Kenapa akses lebih luas ke game-game berkualitas ini penting? Karena standar ekspektasi kebanyakan pengguna bisa meningkat, yang akhirnya berimbas pada peningkatan kualitas buat para developer dan publisher (khususnya untuk platform mobile).
Tanpa Stadia, para gamer mobile mungkin masih harus menunggu lama sebelum mereka benar-benar bisa merasakan bagaimana sebuah game seharusnya diciptakan.

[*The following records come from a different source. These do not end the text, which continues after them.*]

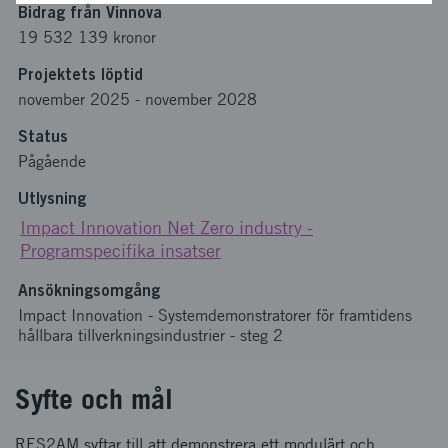
Bidrag från Vinnova
19 532 139 kronor
Projektets löptid
november 2025
-
november 2028
Status
Pågående
Utlysning
Impact Innovation Net Zero industry -
Programspecifika insatser
Ansökningsomgång
Impact Innovation - Systemdemonstratorer för framtidens
hållbara tillverkningsindustrier - steg 2
Syfte och mål
RES2AM syftar till att demonstrera ett modulärt och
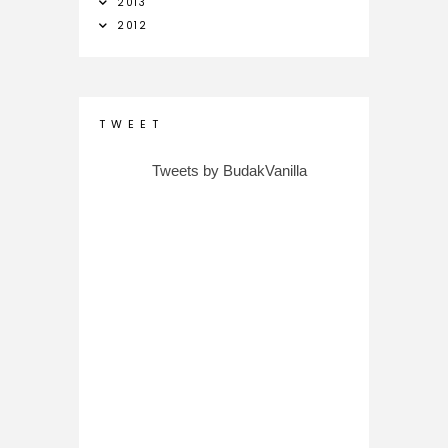
2013
2012
T W E E T
Tweets by BudakVanilla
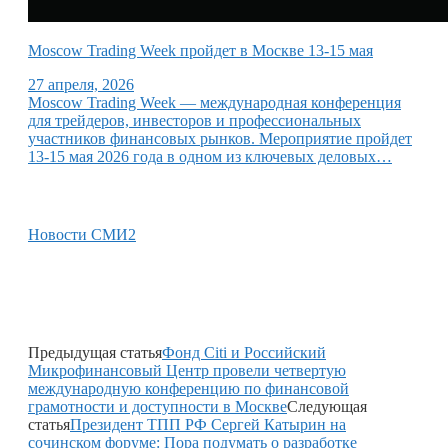
Moscow Trading Week пройдет в Москве 13-15 мая
27 апреля, 2026
Moscow Trading Week — международная конференция
для трейдеров, инвесторов и профессиональных
участников финансовых рынков. Мероприятие пройдет
13-15 мая 2026 года в одном из ключевых деловых…
Новости СМИ2
Предыдущая статья
Фонд Citi и Российский
Микрофинансовый Центр провели четвертую
международную конференцию по финансовой
грамотности и доступности в Москве
Следующая
статья
Президент ТПП РФ Сергей Катырин на
сочинском форуме: Пора подумать о разработке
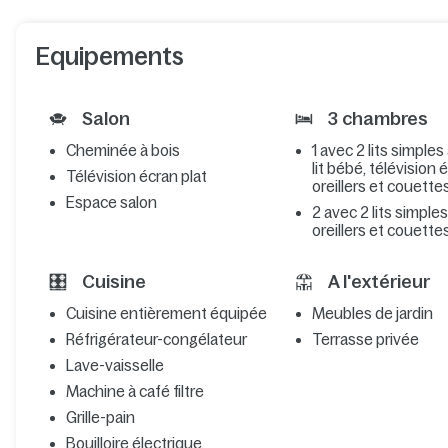
Equipements
Salon
3 chambres
Cheminée à bois
1 avec 2 lits simples
lit bébé, télévision 
Télévision écran plat
oreillers et couette
Espace salon
2 avec 2 lits simple
oreillers et couette
Cuisine
A l'extérieur
Cuisine entièrement équipée
Meubles de jardin
Réfrigérateur-congélateur
Terrasse privée
Lave-vaisselle
Machine à café filtre
Grille-pain
Bouilloire électrique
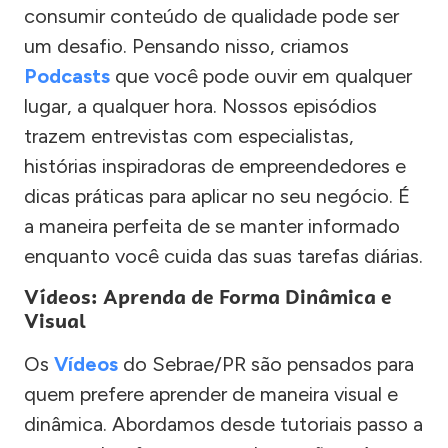
consumir conteúdo de qualidade pode ser
um desafio. Pensando nisso, criamos
Podcasts
que você pode ouvir em qualquer
lugar, a qualquer hora. Nossos episódios
trazem entrevistas com especialistas,
histórias inspiradoras de empreendedores e
dicas práticas para aplicar no seu negócio. É
a maneira perfeita de se manter informado
enquanto você cuida das suas tarefas diárias.
Vídeos: Aprenda de Forma Dinâmica e
Visual
Os
Vídeos
do Sebrae/PR são pensados para
quem prefere aprender de maneira visual e
dinâmica. Abordamos desde tutoriais passo a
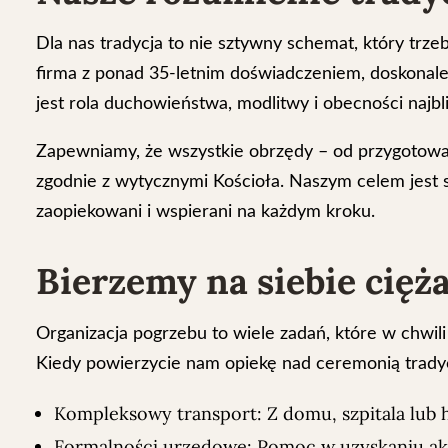
Dla nas tradycja to nie sztywny schemat, który trze
firma z ponad 35-letnim doświadczeniem, doskonale 
jest rola duchowieństwa, modlitwy i obecności najbl
Zapewniamy, że wszystkie obrzędy – od przygotowa
zgodnie z wytycznymi Kościoła. Naszym celem jest st
zaopiekowani i wspierani na każdym kroku.
Bierzemy na siebie cięża
Organizacja pogrzebu to wiele zadań, które w chwil
Kiedy powierzycie nam opiekę nad ceremonią trady
Kompleksowy transport: Z domu, szpitala lub h
Formalności urzędowe: Pomoc w uzyskaniu akt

2. Menghemat pengeluaran untuk kebutuhan gaming
Selain itu, buat gamer console ataupun PC, mereka bisa menghemat pengeluaran untuk kebutuhan gaming mereka. Gamer console tak perlu lagi mengganti mesin gaming mereka setiap kali generasi baru keluar. Gamer PC pun tak perlu lagi mengganti jeroan setiap beberapa tahun sekali untuk memastikan game-nya tetap mampu berjalan minimal 60 fps.
Sayangnya, penghematan ini akan sangat relatif daya tariknya untuk masing-masing pengguna. Kenapa? Karena, meski kebutuhan atas komponen ataupun mesin gaming menurun, kebutuhan untuk koneksi internet yang sungguh dapat diandalkan (bukan yang hanya sekadar slogan) jadi meningkat drastis. Padahal ketersediaan produk komponen ataupun mesin gaming (console) di Indonesia jauh lebih baik ketimbang jaringan internet yang berkualitas.
Nanti kita akan bahas lebih detail lagi soal koneksi internet di bagian kelemahan dari Google Stadia.
Selain soal 2 hal tadi, berhubung kita tak lagi dapat mengakses file game nya, ada 2 keunggulan lagi yang bisa ditawarkan oleh Stadia. Absennya akses pengguna ke file game nya mungkin memang kedengarannya lebih menguntungkan untuk para publisher ataupun developer karena bisa menurunkan angka pembajakan dan meminimalisir penggunaan cheat.
3. Menekan angka pembajakan game
Mari kita bahas soal pembajakan lebih dahulu. Hal ini mungkin sekilas hanya menguntungkan para publisher ataupun developer. Namun jika para pembuat game berkualitas mampu meraup keuntungan yang lebih besar lagi, gamers juga yang pada akhirnya berbahagia karena mungkin kisah tragis developer legendaris (seperti BioWare) yang menjual dirinya tak akan lagi terulang untuk yang lainnya.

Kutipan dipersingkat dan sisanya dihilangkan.